BEGIN SOURCE MATERIAL
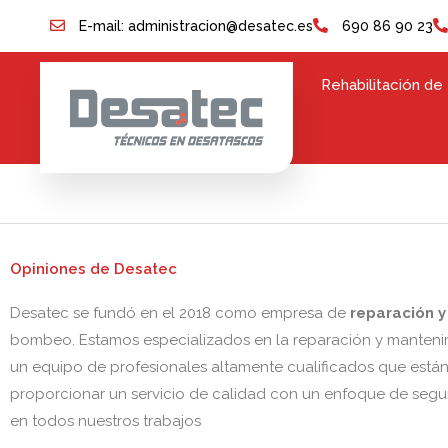
Ir
E-mail: administracion@desatec.es
690 86 90 23
al
contenido
Rehabilitación de
Opiniones de Desatec
Desatec se fundó en el 2018 como empresa de
reparación y
bombeo. Estamos especializados en la reparación y manteni
un equipo de profesionales altamente cualificados que están
proporcionar un servicio de calidad con un enfoque de segur
en todos nuestros trabajos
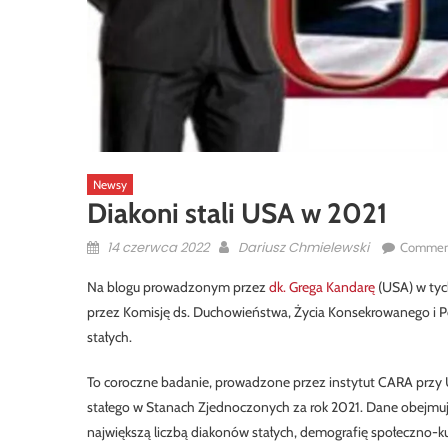
Newsy
Diakoni stali USA w 2021
Posted
Author
14 czerwca 2022
Dariusz Chmielewski
Commen
on
Na blogu prowadzonym przez
dk. Grega Kandarę
(USA) w tyc
przez Komisję ds. Duchowieństwa, Życia Konsekrowanego i P
stałych.
To coroczne badanie, prowadzone przez instytut CARA przy
stałego w Stanach Zjednoczonych za rok 2021. Dane obejmuj
największą liczbą diakonów stałych, demografię społeczno-k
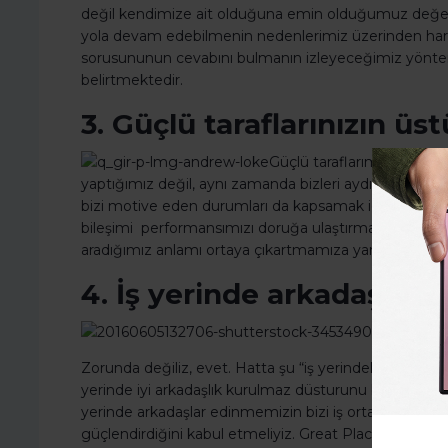
değil kendimize ait olduğuna emin olduğumuz değe
yola devam edebilmenin nedenlerimiz üzerinden hare
sorusununun cevabını bulmanın izleyeceğimiz yöntem
belirtmektedir.
3. Güçlü taraflarınızın ü
Güçlü taraflarımız sadece 
yaptığımız değil, aynı zamanda bizleri aydınlatan, b
bizi motive eden durumları da kapsamak için kullanılıy
bileşimi performansımızı doruğa ulaştırmamızı sağlar
aradığımız anlamı ortaya çıkartmamıza yardımcı oluyo
4. İş yerinde arkadaşlıkla
Zorunda değiliz, evet. Hatta şu “iş yerindeki arkadaşl
yerinde iyi arkadaşlık kurulmaz düsturunu belledik. Fak
yerinde arkadaşlar edinmemizin bizi iş ortamına dah
güçlendirdiğini kabul etmeliyiz. Great Places to Work 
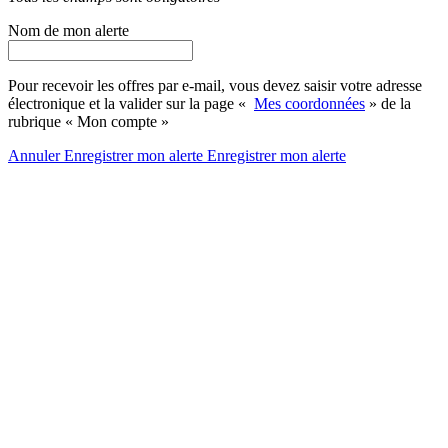
Nom de mon alerte
Pour recevoir les offres par e-mail, vous devez saisir votre adresse
électronique et la valider sur la page «
Mes coordonnées
» de la
rubrique « Mon compte »
Annuler
Enregistrer mon alerte
Enregistrer
mon alerte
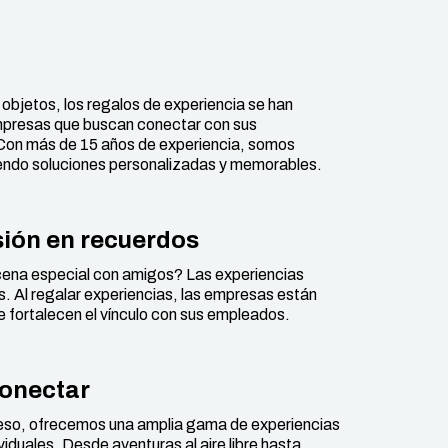
objetos, los regalos de experiencia se han
empresas que buscan conectar con sus
. Con más de 15 años de experiencia, somos
iendo soluciones personalizadas y memorables.
sión en recuerdos
 cena especial con amigos? Las experiencias
 Al regalar experiencias, las empresas están
e fortalecen el vínculo con sus empleados.
conectar
eso, ofrecemos una amplia gama de experiencias
iduales. Desde aventuras al aire libre hasta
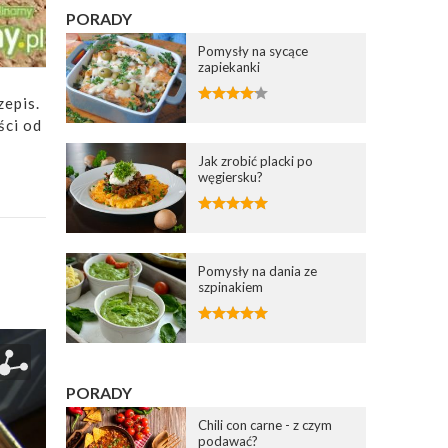
PORADY
Pomysły na sycące
zapiekanki
zepis.
ści od
Jak zrobić placki po
węgiersku?
Pomysły na dania ze
szpinakiem
PORADY
Chili con carne - z czym
podawać?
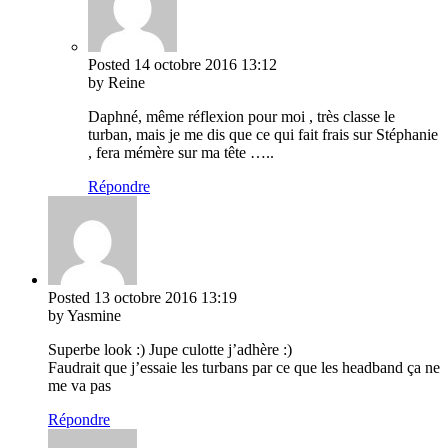
Posted
14 octobre 2016
13:12
by Reine
Daphné, même réflexion pour moi , très classe le
turban, mais je me dis que ce qui fait frais sur Stéphanie
, fera mémère sur ma tête …..
Répondre
Posted
13 octobre 2016
13:19
by Yasmine
Superbe look :) Jupe culotte j’adhère :)
Faudrait que j’essaie les turbans par ce que les headband ça ne
me va pas
Répondre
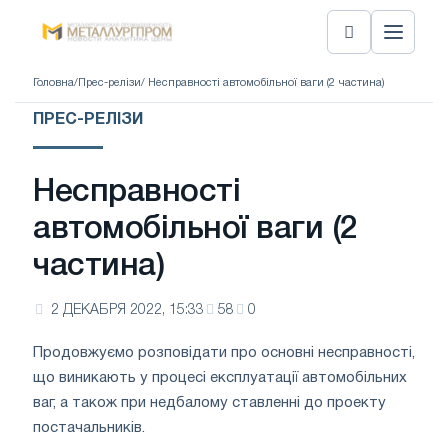
Головна
/
Прес-релізи
/ Несправності автомобільної ваги (2 частина)
ПРЕС-РЕЛІЗИ
Несправності
автомобільної ваги (2
частина)
2 ДЕКАБРЯ 2022, 15:33
58
0
Продовжуємо розповідати про основні несправності,
що виникають у процесі експлуатації автомобільних
ваг, а також при недбалому ставленні до проекту
постачальників.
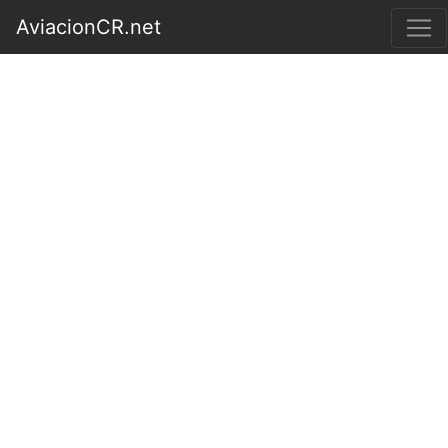
AviacionCR.net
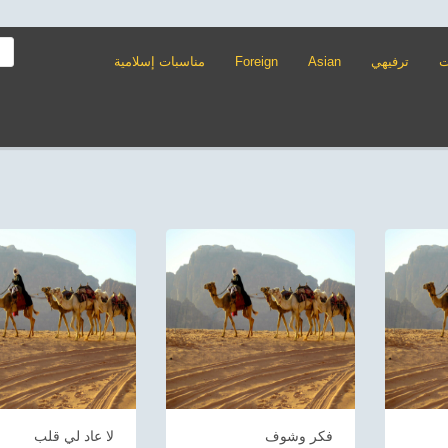
ت
ترفيهي
Asian
Foreign
مناسبات إسلامية
فكر وشوف
لا عاد لي قلب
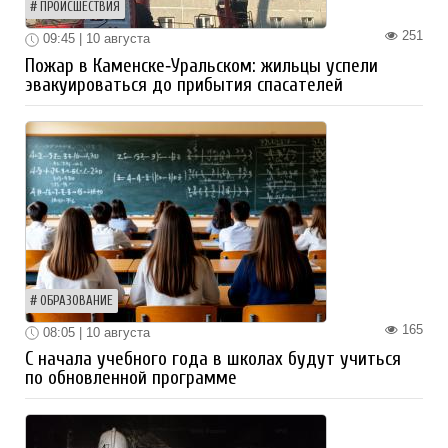
ПРОИСШЕСТВИЯ
251
09:45 | 10 августа
Пожар в Каменске‑Уральском: жильцы успели
эвакуироваться до прибытия спасателей
ОБРАЗОВАНИЕ
165
08:05 | 10 августа
С начала учебного года в школах будут учиться
по обновленной программе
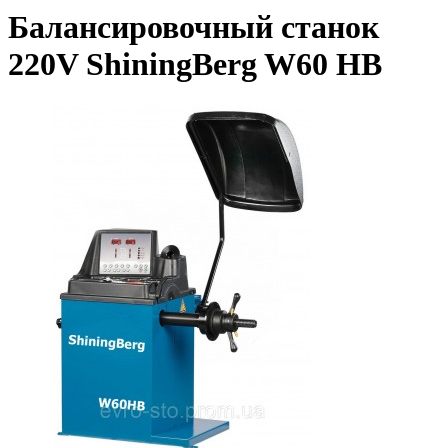
Балансировочный станок
220V ShiningBerg W60 HB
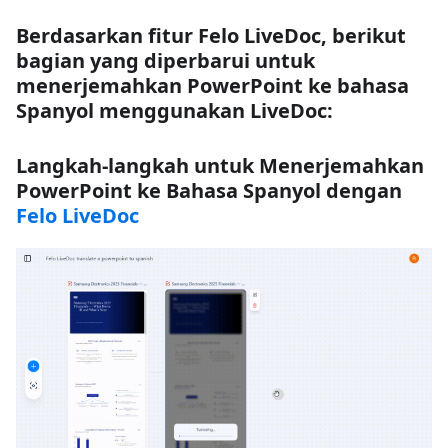
Berdasarkan fitur Felo LiveDoc, berikut
bagian yang diperbarui untuk
menerjemahkan PowerPoint ke bahasa
Spanyol menggunakan LiveDoc:
Langkah-langkah untuk Menerjemahkan
PowerPoint ke Bahasa Spanyol dengan
Felo LiveDoc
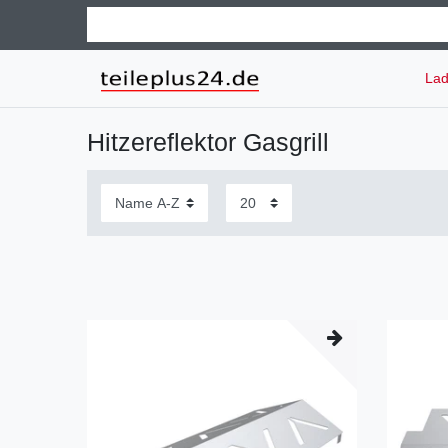
Lad
Hitzereflektor Gasgrill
END SOURCE MATERIAL
[TRY IT]:
Leave out the pictures and output every record above precisely as given.

[YOUR SOLUTION]:
Ir
E-mail: administracion@desatec.es
690 86 90 23
al
contenido
Rehabilitación de
Opiniones de Desatec
Desatec se fundó en el 2018 como empresa de
reparación y
bombeo. Estamos especializados en la reparación y manteni
un equipo de profesionales altamente cualificados que están
proporcionar un servicio de calidad con un enfoque de segur
en todos nuestros trabajos
Newsy
Diakoni stali USA w 2021
Posted
Author
14 czerwca 2022
Dariusz Chmielewski
Commen
on
Na blogu prowadzonym przez
dk. Grega Kandarę
(USA) w tyc
przez Komisję ds. Duchowieństwa, Życia Konsekrowanego i P
stałych.
To coroczne badanie, prowadzone przez instytut CARA przy
stałego w Stanach Zjednoczonych za rok 2021. Dane obejmuj
największą liczbą diakonów stałych, demografię społeczno-k
değil kendimize ait olduğuna emin olduğumuz değe
yola devam edebilmenin nedenlerimiz üzerinden hare
sorusununun cevabını bulmanın izleyeceğimiz yöntem
belirtmektedir.
3. Güçlü taraflarınızın ü
Güçlü taraflarımız sadece 
yaptığımız değil, aynı zamanda bizleri aydınlatan, b
bizi motive eden durumları da kapsamak için kullanılıy
bileşimi performansımızı doruğa ulaştırmamızı sağlar
aradığımız anlamı ortaya çıkartmamıza yardımcı oluyo
4. İş yerinde arkadaşlıkla
Zorunda değiliz, evet. Hatta şu “iş yerindeki arkadaşl
yerinde iyi arkadaşlık kurulmaz düsturunu belledik. Fak
yerinde arkadaşlar edinmemizin bizi iş ortamına dah
güçlendirdiğini kabul etmeliyiz. Great Places to Work 
Nom de mon alerte
Pour recevoir les offres par e-mail, vous devez saisir votre adresse
électronique et la valider sur la page «
Mes coordonnées
» de la
rubrique « Mon compte »
Annuler
Enregistrer mon alerte
Enregistrer
mon alerte
objetos, los regalos de experiencia se han
empresas que buscan conectar con sus
. Con más de 15 años de experiencia, somos
iendo soluciones personalizadas y memorables.
sión en recuerdos
 cena especial con amigos? Las experiencias
 Al regalar experiencias, las empresas están
e fortalecen el vínculo con sus empleados.
conectar
eso, ofrecemos una amplia gama de experiencias
iduales. Desde aventuras al aire libre hasta
PORADY
Pomysły na sycące
zapiekanki
zepis.
ści od
Jak zrobić placki po
węgiersku?
Pomysły na dania ze
szpinakiem
PORADY
Chili con carne - z czym
podawać?
Posted
14 octobre 2016
13:12
by Reine
Daphné, même réflexion pour moi , très classe le
turban, mais je me dis que ce qui fait frais sur Stéphanie
, fera mémère sur ma tête …..
Répondre
Posted
13 octobre 2016
13:19
by Yasmine
Superbe look :) Jupe culotte j’adhère :)
Faudrait que j’essaie les turbans par ce que les headband ça ne
me va pas
Répondre
Головна
/
Прес-релізи
/ Несправності автомобільної ваги (2 частина)
ПРЕС-РЕЛІЗИ
Несправності
автомобільної ваги (2
частина)
2 ДЕКАБРЯ 2022, 15:33
58
0
Продовжуємо розповідати про основні несправності,
що виникають у процесі експлуатації автомобільних
ваг, а також при недбалому ставленні до проекту
постачальників.
AviacionCR.net
ت
ترفيهي
Asian
Foreign
مناسبات إسلامية
فكر وشوف
لا عاد لي قلب
ПРОИСШЕСТВИЯ
251
09:45 | 10 августа
Пожар в Каменске‑Уральском: жильцы успели
эвакуироваться до прибытия спасателей
ОБРАЗОВАНИЕ
165
08:05 | 10 августа
С начала учебного года в школах будут учиться
по обновленной программе
Балансировочный станок
220V ShiningBerg W60 HB
Berdasarkan fitur Felo LiveDoc, berikut
bagian yang diperbarui untuk
menerjemahkan PowerPoint ke bahasa
Spanyol menggunakan LiveDoc:
Langkah-langkah untuk Menerjemahkan
PowerPoint ke Bahasa Spanyol dengan
Felo LiveDoc
Lad
Hitzereflektor Gasgrill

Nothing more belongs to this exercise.